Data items

+ + + +

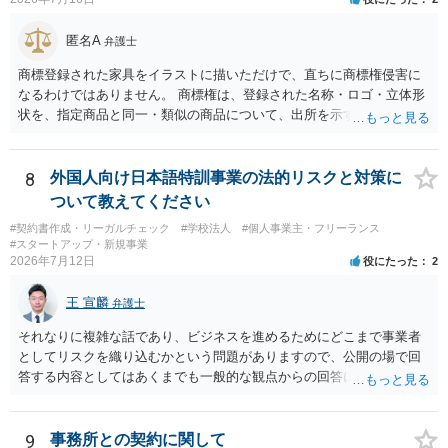
匿名A
弁護士
商標登録された家具をイラストに描いただけで、直ちに商標権侵害に
なるわけではありません。 商標権は、登録された名称・ロゴ・立体形
状を、指定商品と同一・類似の商品について、出所を示す表示として
使用した場合に問題となります。したがって、家具を作品の題材とし
て描くにとどまる場合は、通常、商標権侵害にはなりにくいと考えら
れます。 ただし、家具名や特徴的な形状を商品名・広告に大きく表示
8
外国人向け日本語特訓事業の法的リスクと対策に
し、公式商品やライセンス商品と誤認させる販売方法であれば、商標
ついて教えてください
権や不正競争防止法上の問題が生じ得ます。家具のデザインに著作権
#契約書作成・リーガルチェック
#学校法人
#個人事業主・フリーランス
が認められる場合は、著作権も別途問題となります。 無料のSNS投稿
#スタートアップ・新規事業
やプレゼントでも、著作権侵害は成立し得ます。商標権については、
2026年7月12日
役にたった
2
有料か無料かよりも、商標として使用しているかが重要です。 また、
日本の商標権は原則として日本国内にのみ効力を持ちます。外国で販
王 宣麟
弁護士
売する場合は、販売国の商標・意匠等を確認する必要があります。 他
の作家の例は、許諾を得ている、権利が消滅している、侵害に当たら
それなりに複雑な話であり、ビジネスを進めるためにどこまで事業者
ない、又は単に権利行使されていないなど、様々な可能性がありま
としてリスクを織り込むかという問題がありますので、公開の場で回
す。他人が販売していることだけでは、適法とは判断できません。
答する内容としてはあくまでも一般的な観点からの回答になります
が、 全体的な方向性でいえば、 ・提供するサービスの中心を「日本語
授業・言語コーチング」と明確に位置付け、サーフィンや農業体験、
工場見学等のアクティビティは、旅行商品ではなく授業に付随した無
9
事務所との契約に関して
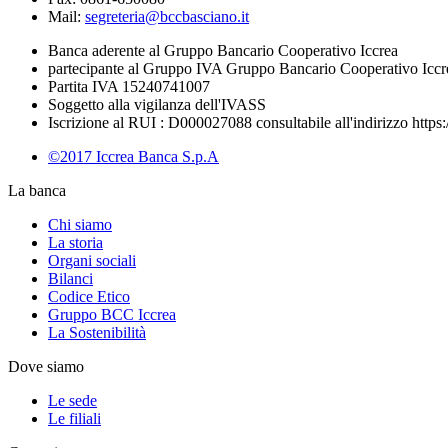
Mail:
segreteria@bccbasciano.it
Banca aderente al Gruppo Bancario Cooperativo Iccrea
partecipante al Gruppo IVA Gruppo Bancario Cooperativo Iccr
Partita IVA 15240741007
Soggetto alla vigilanza dell'IVASS
Iscrizione al RUI : D000027088 consultabile all'indirizzo https:
©2017 Iccrea Banca S.p.A
La banca
Chi siamo
La storia
Organi sociali
Bilanci
Codice Etico
Gruppo BCC Iccrea
La Sostenibilità
Dove siamo
Le sede
Le filiali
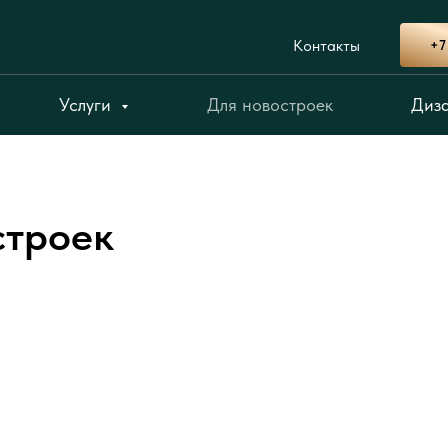
Контакты
+7
Услуги
Для новостроек
Диз
строек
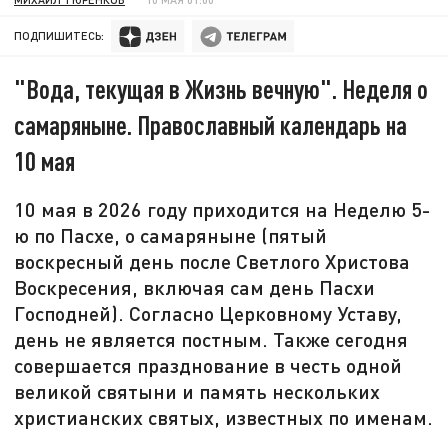
ПОДПИШИТЕСЬ:
"Вода, текущая в Жизнь вечную". Неделя о
самаряныне. Православный календарь на
10 мая
10 мая в 2026 году приходится на Неделю 5-
ю по Пасхе, о самаряныне (пятый
воскресный день после Светлого Христова
Воскресения, включая сам день Пасхи
Господней). Согласно Церковному Уставу,
день не является постным. Также сегодня
совершается празднование в честь одной
великой святыни и память нескольких
христианских святых, известных по именам.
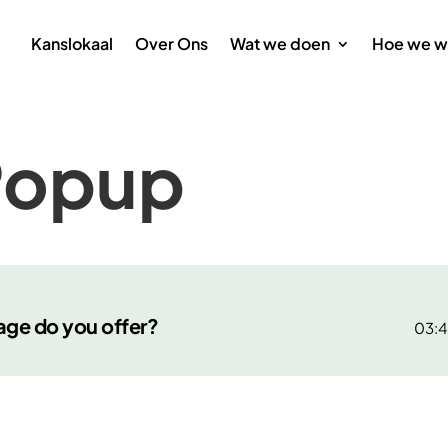
Kanslokaal
Over Ons
Wat we doen
Hoe we w
Popup
age do you offer?
03:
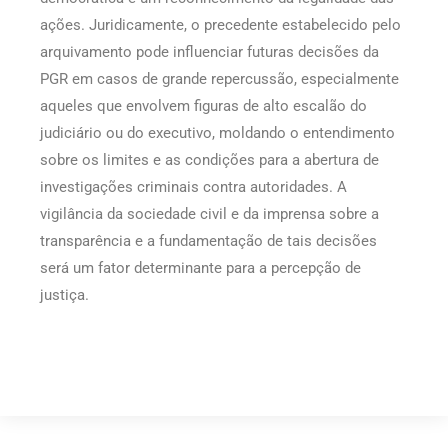
ações. Juridicamente, o precedente estabelecido pelo
arquivamento pode influenciar futuras decisões da
PGR em casos de grande repercussão, especialmente
aqueles que envolvem figuras de alto escalão do
judiciário ou do executivo, moldando o entendimento
sobre os limites e as condições para a abertura de
investigações criminais contra autoridades. A
vigilância da sociedade civil e da imprensa sobre a
transparência e a fundamentação de tais decisões
será um fator determinante para a percepção de
justiça.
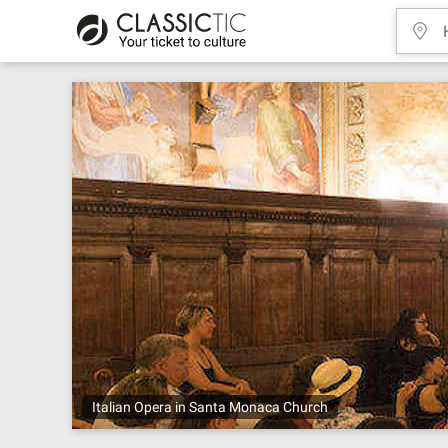
Italian Opera in Santa Monaca Church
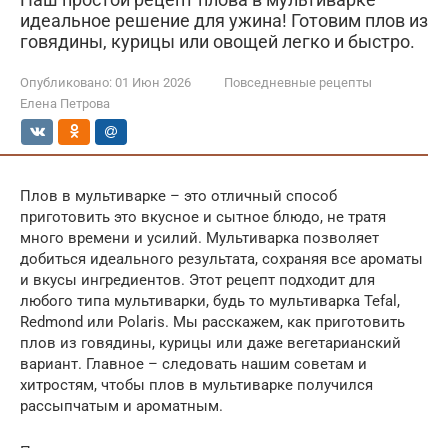
идеальное решение для ужина! Готовим плов из
говядины, курицы или овощей легко и быстро.
Опубликовано:
01 Июн 2026
Повседневные рецепты
Елена Петрова
Плов в мультиварке – это отличный способ
приготовить это вкусное и сытное блюдо, не тратя
много времени и усилий. Мультиварка позволяет
добиться идеального результата, сохраняя все ароматы
и вкусы ингредиентов. Этот рецепт подходит для
любого типа мультиварки, будь то мультиварка Tefal,
Redmond или Polaris. Мы расскажем, как приготовить
плов из говядины, курицы или даже вегетарианский
вариант. Главное – следовать нашим советам и
хитростям, чтобы плов в мультиварке получился
рассыпчатым и ароматным.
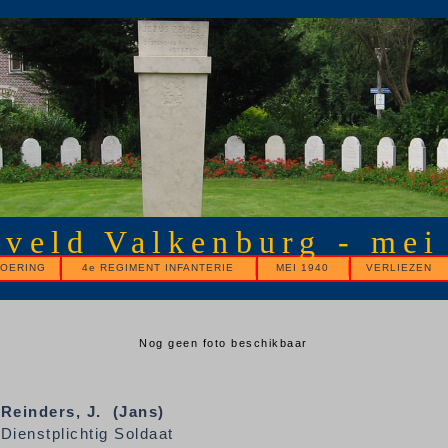
gveld Valkenburg - mei
OERING
4e REGIMENT INFANTERIE
MEI 1940
VERLIEZEN
Nog geen foto beschikbaar
Reinders,
J. (Jans)
Dienstplichtig Soldaat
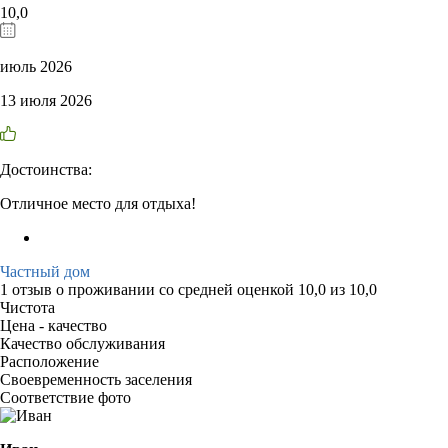
10,0
июль 2026
13 июля 2026
Достоинства:
Отличное место для отдыха!
Частный дом
1 отзыв
о проживании со средней оценкой
10,0
из
10,0
Чистота
Цена - качество
Качество обслуживания
Расположение
Своевременность заселения
Соответствие фото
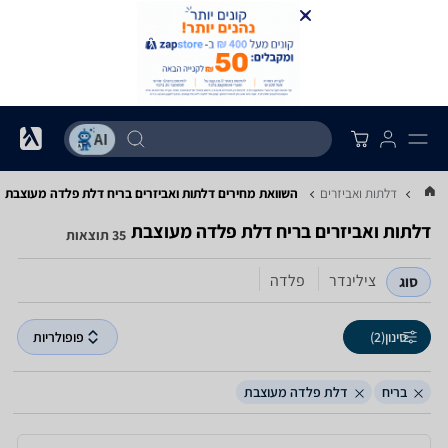
...
דלתות ואביזרים
השוואת מחירים דלתות ואביזרים ‏בריח ‏דלת פלדה מעוצבת
דלתות ואביזרים ‏בריח ‏דלת פלדה מעוצבת
35 תוצאות
צילינדר
פלדה
סוג
סינון
(2)
פופולריות
בריח
דלת פלדה מעוצבת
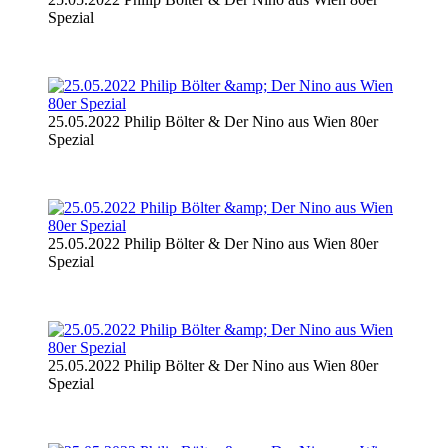
Spezial
25.05.2022 Philip Bölter & Der Nino aus Wien 80er
Spezial
25.05.2022 Philip Bölter & Der Nino aus Wien 80er
Spezial
25.05.2022 Philip Bölter & Der Nino aus Wien 80er
Spezial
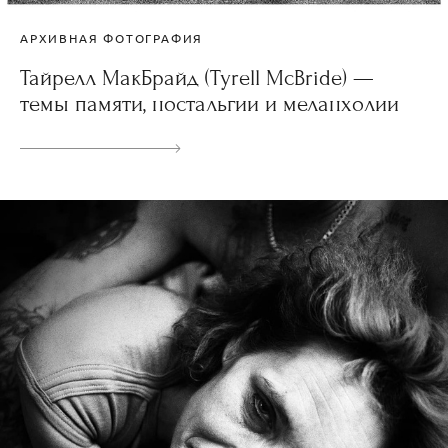
АРХИВНАЯ ФОТОГРАФИЯ
Тайрелл МакБрайд (Tyrell McBride) —
темы памяти, ностальгии и меланхолии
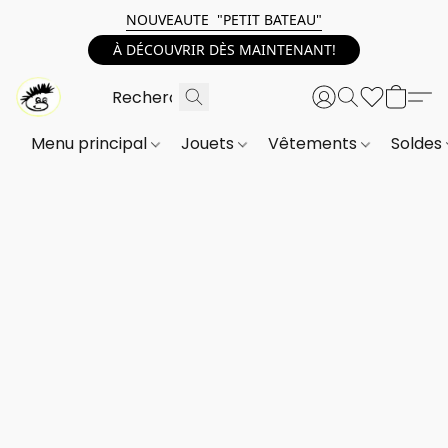
NOUVEAUTE "PETIT BATEAU"
À DÉCOUVRIR DÈS MAINTENANT!
Menu principal
Jouets
Vêtements
Soldes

+ + + +

Every entry, exactly as written: transcribe it, passing over any pictures.

■ REPLY ■
匿名A
弁護士
商標登録された家具をイラストに描いただけで、直ちに商標権侵害に
なるわけではありません。 商標権は、登録された名称・ロゴ・立体形
状を、指定商品と同一・類似の商品について、出所を示す表示として
使用した場合に問題となります。したがって、家具を作品の題材とし
て描くにとどまる場合は、通常、商標権侵害にはなりにくいと考えら
れます。 ただし、家具名や特徴的な形状を商品名・広告に大きく表示
8
外国人向け日本語特訓事業の法的リスクと対策に
し、公式商品やライセンス商品と誤認させる販売方法であれば、商標
ついて教えてください
権や不正競争防止法上の問題が生じ得ます。家具のデザインに著作権
#契約書作成・リーガルチェック
#学校法人
#個人事業主・フリーランス
が認められる場合は、著作権も別途問題となります。 無料のSNS投稿
#スタートアップ・新規事業
やプレゼントでも、著作権侵害は成立し得ます。商標権については、
2026年7月12日
役にたった
2
有料か無料かよりも、商標として使用しているかが重要です。 また、
日本の商標権は原則として日本国内にのみ効力を持ちます。外国で販
王 宣麟
弁護士
売する場合は、販売国の商標・意匠等を確認する必要があります。 他
の作家の例は、許諾を得ている、権利が消滅している、侵害に当たら
それなりに複雑な話であり、ビジネスを進めるためにどこまで事業者
ない、又は単に権利行使されていないなど、様々な可能性がありま
としてリスクを織り込むかという問題がありますので、公開の場で回
す。他人が販売していることだけでは、適法とは判断できません。
答する内容としてはあくまでも一般的な観点からの回答になります
が、 全体的な方向性でいえば、 ・提供するサービスの中心を「日本語
授業・言語コーチング」と明確に位置付け、サーフィンや農業体験、
工場見学等のアクティビティは、旅行商品ではなく授業に付随した無
9
事務所との契約に関して
Mail:
segreteria@bccbasciano.it
Banca aderente al Gruppo Bancario Cooperativo Iccrea
partecipante al Gruppo IVA Gruppo Bancario Cooperativo Iccr
Partita IVA 15240741007
Soggetto alla vigilanza dell'IVASS
Iscrizione al RUI : D000027088 consultabile all'indirizzo https:
©2017 Iccrea Banca S.p.A
La banca
Chi siamo
La storia
Organi sociali
Bilanci
Codice Etico
Gruppo BCC Iccrea
La Sostenibilità
Dove siamo
Le sede
Le filiali
Контакты
+7
Услуги
Для новостроек
Диз
строек
ПОДПИШИТЕСЬ:
"Вода, текущая в Жизнь вечную". Неделя о
самаряныне. Православный календарь на
10 мая
10 мая в 2026 году приходится на Неделю 5-
ю по Пасхе, о самаряныне (пятый
воскресный день после Светлого Христова
Воскресения, включая сам день Пасхи
Господней). Согласно Церковному Уставу,
день не является постным. Также сегодня
совершается празднование в честь одной
великой святыни и память нескольких
христианских святых, известных по именам.
Kanslokaal
Over Ons
Wat we doen
Hoe we w
Popup
age do you offer?
03:
ações. Juridicamente, o precedente estabelecido pelo
arquivamento pode influenciar futuras decisões da
PGR em casos de grande repercussão, especialmente
aqueles que envolvem figuras de alto escalão do
judiciário ou do executivo, moldando o entendimento
sobre os limites e as condições para a abertura de
investigações criminais contra autoridades. A
vigilância da sociedade civil e da imprensa sobre a
transparência e a fundamentação de tais decisões
será um fator determinante para a percepção de
justiça.
Italian Opera in Santa Monaca Church
идеальное решение для ужина! Готовим плов из
говядины, курицы или овощей легко и быстро.
Опубликовано:
01 Июн 2026
Повседневные рецепты
Елена Петрова
Плов в мультиварке – это отличный способ
приготовить это вкусное и сытное блюдо, не тратя
много времени и усилий. Мультиварка позволяет
добиться идеального результата, сохраняя все ароматы
и вкусы ингредиентов. Этот рецепт подходит для
любого типа мультиварки, будь то мультиварка Tefal,
Redmond или Polaris. Мы расскажем, как приготовить
плов из говядины, курицы или даже вегетарианский
вариант. Главное – следовать нашим советам и
хитростям, чтобы плов в мультиварке получился
рассыпчатым и ароматным.
gveld Valkenburg - mei
OERING
4e REGIMENT INFANTERIE
MEI 1940
VERLIEZEN
Nog geen foto beschikbaar
Reinders,
J. (Jans)
Dienstplichtig Soldaat
10,0
июль 2026
13 июля 2026
Достоинства:
Отличное место для отдыха!
Частный дом
1 отзыв
о проживании со средней оценкой
10,0
из
10,0
Чистота
Цена - качество
Качество обслуживания
Расположение
Своевременность заселения
Соответствие фото
...
דלתות ואביזרים
השוואת מחירים דלתות ואביזרים ‏בריח ‏דלת פלדה מעוצבת
דלתות ואביזרים ‏בריח ‏דלת פלדה מעוצבת
35 תוצאות
צילינדר
פלדה
סוג
סינון
(2)
פופולריות
בריח
דלת פלדה מעוצבת
Spezial
25.05.2022 Philip Bölter & Der Nino aus Wien 80er
Spezial
25.05.2022 Philip Bölter & Der Nino aus Wien 80er
Spezial
25.05.2022 Philip Bölter & Der Nino aus Wien 80er
Spezial
АРХИВНАЯ ФОТОГРАФИЯ
Тайрелл МакБрайд (Tyrell McBride) —
темы памяти, ностальгии и меланхолии
NOUVEAUTE "PETIT BATEAU"
À DÉCOUVRIR DÈS MAINTENANT!
Menu principal
Jouets
Vêtements
Soldes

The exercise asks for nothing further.